Vers sa destinée, de John Ford : Henry Fonda en Abraham Lincoln, chez BQHL

Sorti en début d’année aux éditions BQHL, Vers sa destinée de John Ford fait peau neuve en DVD et Blu-Ray. L’occasion de redécouvrir un film exceptionnel consacré aux débuts d’Abraham Lincoln, ici incarné avec force et justesse par le grand Henry Fonda.

Les histoires de John Ford ont toujours une certaine portée mythologique, et même ses incursions dans le « réel », comme avec Vers sa destinée, retraçant les débuts d’Abraham Lincoln en politique, sont encore des façons de peindre de grandes paraboles universelles. Ford ne réalise pas ici de film politique à proprement parler, ni même de biopic ou de portrait de quelque héros ; « Young Mr. Lincoln » est une tranche de vie d’un jeune homme presque anonyme, dans les campagnes de l’Illinois, qui va découvrir le droit et appréhender la puissance du langage, écrit comme oral. Bref, un récit étonnamment quelconque pour un futur président à ce point légendaire. Ou comme le dit le commentateur Noël Simsolo : John Ford, lui-même admirateur de Lincoln, va « le démystifier pour mieux renforcer son mythe. ». C’est cela, le cinéma de Ford : des films d’une simplicité évangélique dans lesquels on peut s’abîmer tant il y a à en dire.

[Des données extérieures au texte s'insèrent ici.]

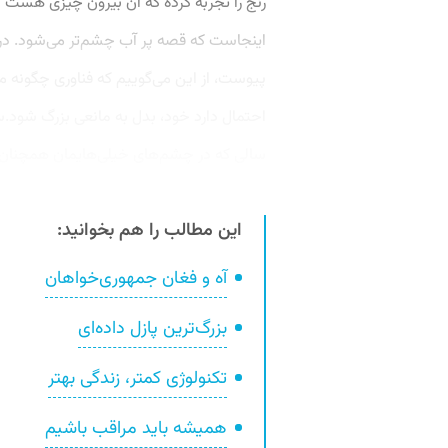
رنج را تجربه کرده که آن بیرون چیزی هس
پیوست، از این می‌گوییم که فناوری چگونه می
احتمال دارد خود، بدل به مانعی بزرگ شود
سالی که در چشم‌های خیلی‌هایمان همچن
این مطالب را هم بخوانید:
آه و فغان جمهوری‌خواهان
بزرگ‌ترین پازل داده‌ای
تکنولوژی کمتر، زندگی بهتر
همیشه باید مراقب باشیم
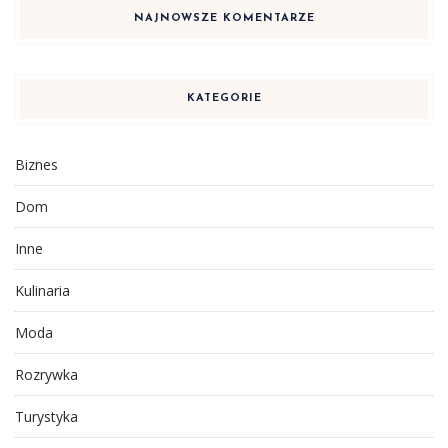
NAJNOWSZE KOMENTARZE
KATEGORIE
Biznes
Dom
Inne
Kulinaria
Moda
Rozrywka
Turystyka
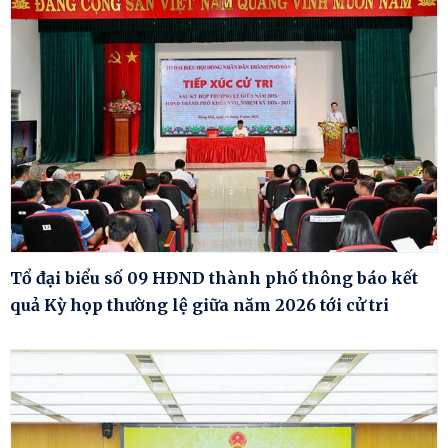
Tổ đại biểu số 09 HĐND thành phố thông báo kết
quả Kỳ họp thường lệ giữa năm 2026 tới cử tri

Pour incarner ce Lincoln : Henry Fonda, alors en pleine ascension, mais qui refusera dans un premier temps le rôle de peur, premièrement, d’être à jamais emprisonné dans le costume d’un tel personnage en cas de succès, et deuxièmement, de voir sa carrière avortée et sa réputation salie en cas d’échec cuisant. Mais Ford saura le convaincre, et c’est tant mieux. Grandi par des talonnettes, métamorphosé par une prothèse nasale, Fonda est à la fois méconnaissable physiquement et comme un poisson dans l’eau psychologiquement : il est l’acteur hollywoodien aimable et charismatique par excellence. Autour de lui, les habituelles têtes connues de Ford, de son frère Francis Ford à Ward Bond, en passant par Donald Meek.

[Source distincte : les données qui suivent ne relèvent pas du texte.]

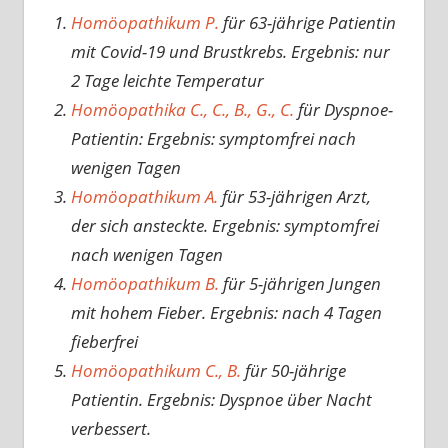
Homöopathikum P.
für 63-jährige Patientin
mit Covid-19 und Brustkrebs. Ergebnis: nur
2 Tage leichte Temperatur
Homöopathika C., C., B., G., C.
für Dyspnoe-
Patientin: Ergebnis: symptomfrei nach
wenigen Tagen
Homöopathikum A.
für 53-jährigen Arzt,
der sich ansteckte. Ergebnis: symptomfrei
nach wenigen Tagen
Homöopathikum B.
für 5-jährigen Jungen
mit hohem Fieber. Ergebnis: nach 4 Tagen
fieberfrei
Homöopathikum C., B.
für 50-jährige
Patientin. Ergebnis: Dyspnoe über Nacht
verbessert.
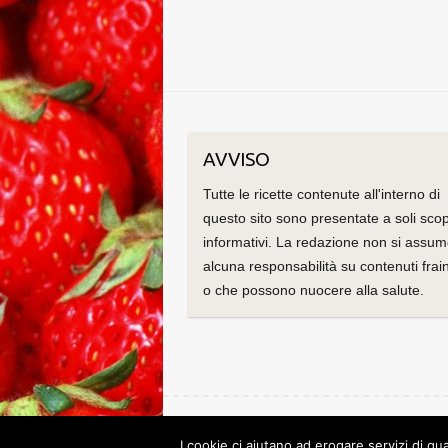
AVVISO
Tutte le ricette contenute all'interno di
questo sito sono presentate a soli scop
informativi. La redazione non si assu
alcuna responsabilità su contenuti frain
o che possono nuocere alla salute.
Copyright © 2026
Le ricette di Cristina
. Tema di
C
I cookie ci aiutano ad erogare servizi di qua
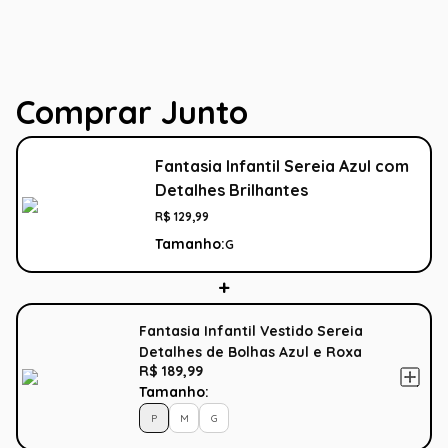
Comprar Junto
Fantasia Infantil Sereia Azul com
Detalhes Brilhantes
R$
129
,
99
Tamanho:
G
Fantasia Infantil Vestido Sereia
Detalhes de Bolhas Azul e Roxa
R$ 189,99
Tamanho:
P
M
G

Vers sa destinée est un film de procès, avant tout, mêlé d’enquête et de chronique familiale. Dans cette petite ville de Springfield, Lincoln est un jeune avocat désœuvré qui sera sollicité par une triste histoire de meurtre, où les deux fils d’une certaine Mme Clay seront accusés d’avoir poignardé quelque concitoyen. Alors que la justice demande à cette mère désemparée, seule témoin du crime, de désigner lequel de ses fils est le porteur du coup fatal, Lincoln, convaincu que quelque chose cloche, va tout tenter pour percer le mystère et découvrir la vérité.

Un personnage fordien

Ford, ne pouvant faire autre chose que du Ford, s’approprie à merveille cette histoire d’une simplicité confondante pour y développer un personnage de Lincoln ambigu, aussi nonchalant que mélancolique, humble, obsédé par la vérité, mais aussi malin et sarcastique. Comme à son habitude, le cinéaste n’oppose pas des héros vertueux à des méchants absolument mauvais, mais montre des gens qui cherchent, des gens qui trompent et se trompent. Personne n’est tout à fait naïf, saint ou diabolique, mais chacun est un pôle de complexités. Lincoln, personnage jeune et aimable, animé par l’idéal de justice, n’est pourtant pas un homme accompli, mais au contraire un éternel étudiant du monde qui confesse sans honte ce qui lui manque en espérant convertir ses parts d’ombre en zones de lumière.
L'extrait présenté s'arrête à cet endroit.